One could argue that SCH is not advisable for surgical cytoreduction in patients with advanced ovarian cancer because of the potential for disease progression in the residual cervical stump and subsequent bleeding. However, we found similar local recurrence rates in the TAH and SCH groups (16.3% and 16.7%; P=1.00). Another argument against SCH is that the remaining cervical stump could complicate subsequent physical examinations performed for surveillance of disease. We did not observe any reported difficulties in physical examinations in the SCH group due to the presence of the cervical stump.
An argument in favor of SCH is that SCH may be associated with a decreased length of surgery and diminished overall blood loss. However, this has not been proven in prospective series.12 In our study, operative time, blood loss, and transfusion rates in the SCH group were similar to those in the TAH group.
There are several inherent limitations of a retrospective study design. Confounding variables, along with selection and information biases, are always possible. However, in this study we attempted to limit their effects. We selected all cases from a single institution on the basis of age, stage, histologic subtype, and date of surgery.

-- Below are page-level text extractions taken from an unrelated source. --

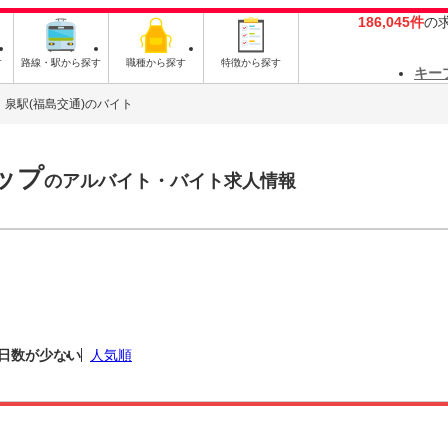
186,045件
の
す
路線・駅から探す
職種から探す
特徴から探す
キー
泉駅(福島交通)のバイト
ップ
のアルバイト・バイト求人情報
日数が少ない
人気順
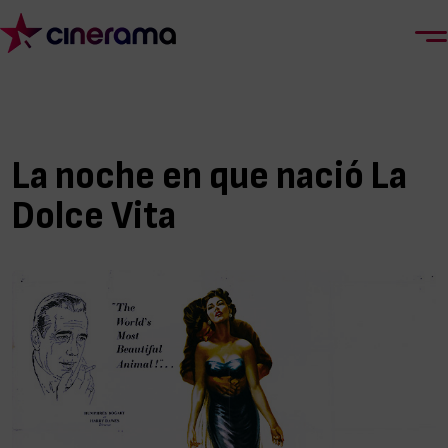
La noche en que nació La
Dolce Vita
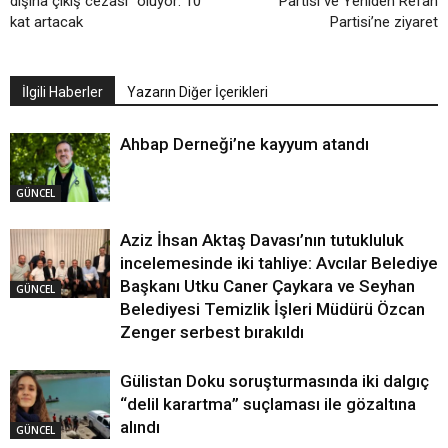
dışına çıkış cezası” oluyor: 10
Partisi ve Yeniden Refah
kat artacak
Partisi’ne ziyaret
İlgili Haberler
Yazarın Diğer İçerikleri
Ahbap Derneği’ne kayyum atandı
GÜNCEL
Aziz İhsan Aktaş Davası’nın tutukluluk
incelemesinde iki tahliye: Avcılar Belediye
Başkanı Utku Caner Çaykara ve Seyhan
GÜNCEL
Belediyesi Temizlik İşleri Müdürü Özcan
Zenger serbest bırakıldı
Gülistan Doku soruşturmasında iki dalgıç
“delil karartma” suçlaması ile gözaltına
alındı
GÜNCEL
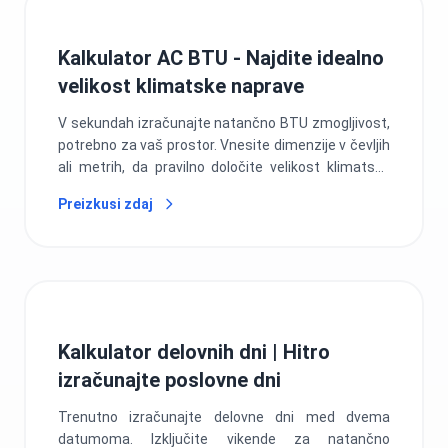
Kalkulator AC BTU - Najdite idealno
velikost klimatske naprave
V sekundah izračunajte natančno BTU zmogljivost,
potrebno za vaš prostor. Vnesite dimenzije v čevljih
ali metrih, da pravilno določite velikost klimatske
naprave in se izognete dragim napakam.
Preizkusi zdaj
Kalkulator delovnih dni | Hitro
izračunajte poslovne dni
Trenutno izračunajte delovne dni med dvema
datumoma. Izključite vikende za natančno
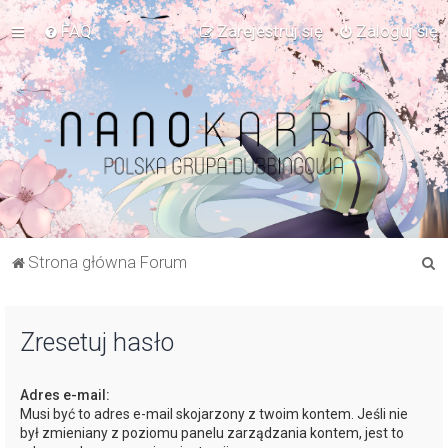
FAQ
Zarejestruj się
Zaloguj się
S
Strona główna Forum
z
u
Zresetuj hasło
k
a
Adres e-mail:
j
Musi być to adres e-mail skojarzony z twoim kontem. Jeśli nie
był zmieniany z poziomu panelu zarządzania kontem, jest to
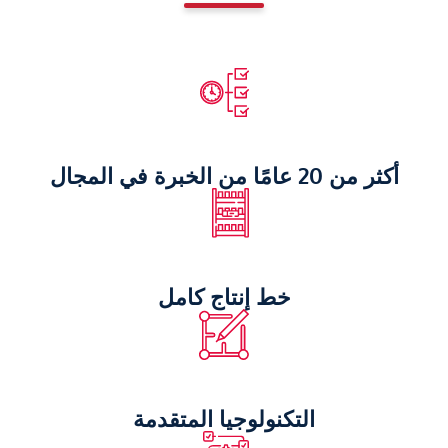
أكثر من 20 عامًا من الخبرة في المجال
خط إنتاج كامل
التكنولوجيا المتقدمة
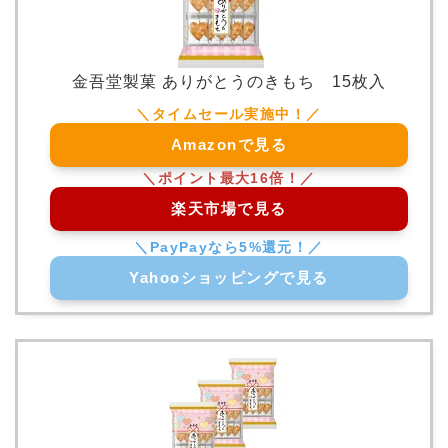
金吾堂製菓 ありがとうのきもち 15枚入
Amazonで見る
楽天市場で見る
Yahooショッピングで見る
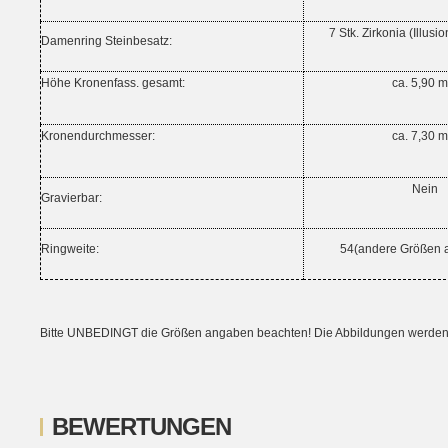
7 Stk. Zirkonia (Illusi
Damenring Steinbesatz:
Höhe Kronenfass. gesamt:
ca. 5,90 
Kronendurchmesser:
ca. 7,30 
Nein
Gravierbar:
Ringweite:
54(andere Größen a
Bitte UNBEDINGT die Größen angaben beachten! Die Abbildungen werden ni
BEWERTUNGEN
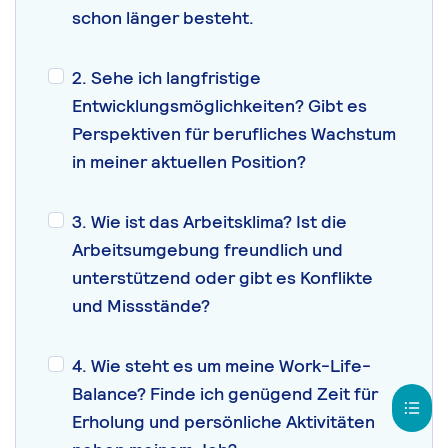
schon länger besteht.
2. Sehe ich langfristige
Entwicklungsmöglichkeiten? Gibt es
Perspektiven für berufliches Wachstum
in meiner aktuellen Position?
3. Wie ist das Arbeitsklima? Ist die
Arbeitsumgebung freundlich und
unterstützend oder gibt es Konflikte
und Missstände?
4. Wie steht es um meine Work-Life-
Balance? Finde ich genügend Zeit für
Erholung und persönliche Aktivitäten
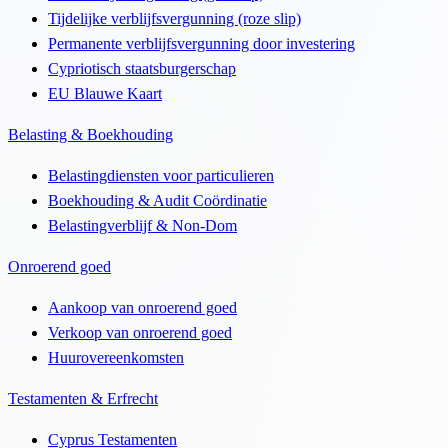
Tijdelijke verblijfsvergunning (roze slip)
Permanente verblijfsvergunning door investering
Cypriotisch staatsburgerschap
EU Blauwe Kaart
Belasting & Boekhouding
Belastingdiensten voor particulieren
Boekhouding & Audit Coördinatie
Belastingverblijf & Non-Dom
Onroerend goed
Aankoop van onroerend goed
Verkoop van onroerend goed
Huurovereenkomsten
Testamenten & Erfrecht
Cyprus Testamenten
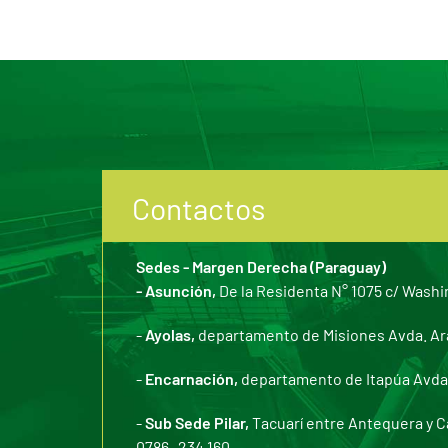
Contactos
Sedes - Margen Derecha (Paraguay)
- Asunción,
De la Residenta N° 1075 c/ Washi
-
Ayolas,
departamento de Misiones Avda. Arar
-
Encarnación,
departamento de Itapúa Avda. 
-
Sub Sede Pilar,
Tacuarí entre Antequera y C
0786- 234 160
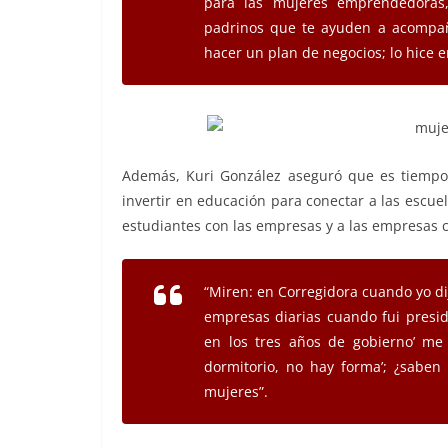
para las mujeres emprendedoras, 
padrinos que te ayuden a acompa
hacer un plan de negocios; lo hice e
Además, Kuri González aseguró que es tiempo 
invertir en educación para conectar a las escue
estudiantes con las empresas y a las empresas 
“Miren: en Corregidora cuando yo dij
empresas diarias cuando fui presid
en los tres años de gobierno’ me 
dormitorio, no hay forma’; ¿saben
mujeres”.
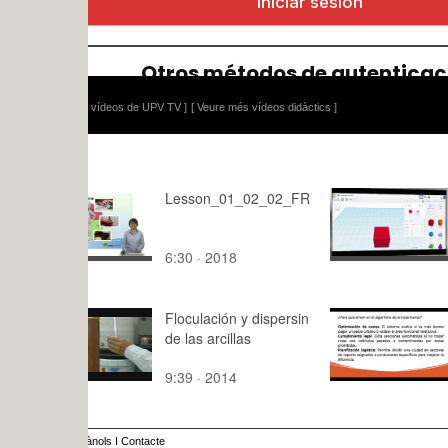
 vídeos de UPV TV ]
[ Veure més vídeos didàctics ]
Lesson_01_02_02_FR
Tutorial en
(II)
6:30 · 2018
12:38 · 20
Floculación y dispersin
OA Areas f
de las arcillas
con QGIS 
9:39 · 2014
10:41 · 20
ànols
I
Contacte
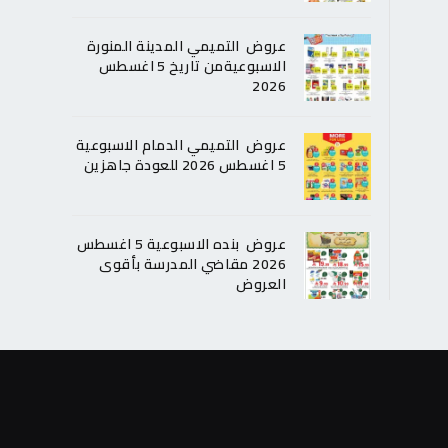
عروض التميمي المدينة المنورة
الاسبوعيةمن تاريخ 5 اغسطس
2026
عروض التميمي الدمام الاسبوعية
5 اغسطس 2026 للعودة جاهزين
عروض بنده الاسبوعية 5 اغسطس
2026 مقاضي المدرسة بأقوى
العروض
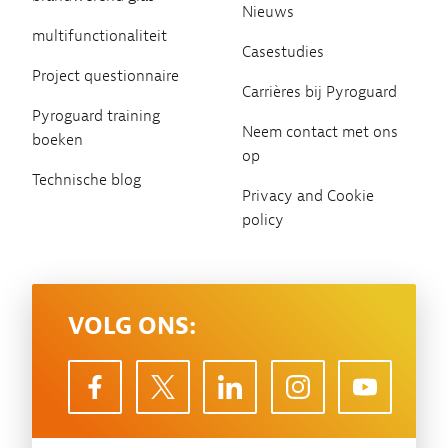
Nieuws
multifunctionaliteit
Casestudies
Project questionnaire
Carrières bij Pyroguard
Pyroguard training
Neem contact met ons
boeken
op
Technische blog
Privacy and Cookie
policy
VOLG ONS:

The fact that the TAH group had a greater percentage of patients with optimal tumor cytoreduction potentially complicates interpretation of our results. However, the more complete tumor cytoreduction in the TAH group makes the findings of similar survival and recurrence rates in the two groups even more compelling in favor of SCH. However, it may be that we did not have a large enough sample size to demonstrate a significant difference between the SCH and TAH groups with respect to survival. Unfortunately, demonstrating statistical equivalence or noninferiority requires a large sample size, much larger than the number of patients that were available for this study. Thus, we are not able to conclude that the groups are equivalent. However, we can address the power of our study to detect certain differences. For example, given the sample sizes of 47 in the SCH group and 190 in the TAH group, if the proportion of intraoperative complications was 3.7% in the TAH group, we would have had 80% power to detect an increase in this rate to 16% in the SCH group, assuming a two-tailed alpha=0.05 level test. In addition, we wish to make it clear in our conclusions that there is no evidence of a difference between TAH and SCH, not that there is no difference.
We conclude that SCH in patients diagnosed with advanced epithelial ovarian cancer may be a reasonable alternative to TAH if clinically indicated. Clinical indications reported by the gynecologic oncologists at this institution included large tumor plaques in the cul-de-sac, tumor involving the posterior cervix and extending into the rectovaginal space, desire for minimization of blood loss, and surgeon preference. Reasonable indications for SCH may also include, in the setting of optimal cytoreduction, patients who may receive intraperitoneal chemotherapy. The option of SCH should be reviewed with patients preoperatively during a discussion of potential indications for and benefits of different surgical techniques.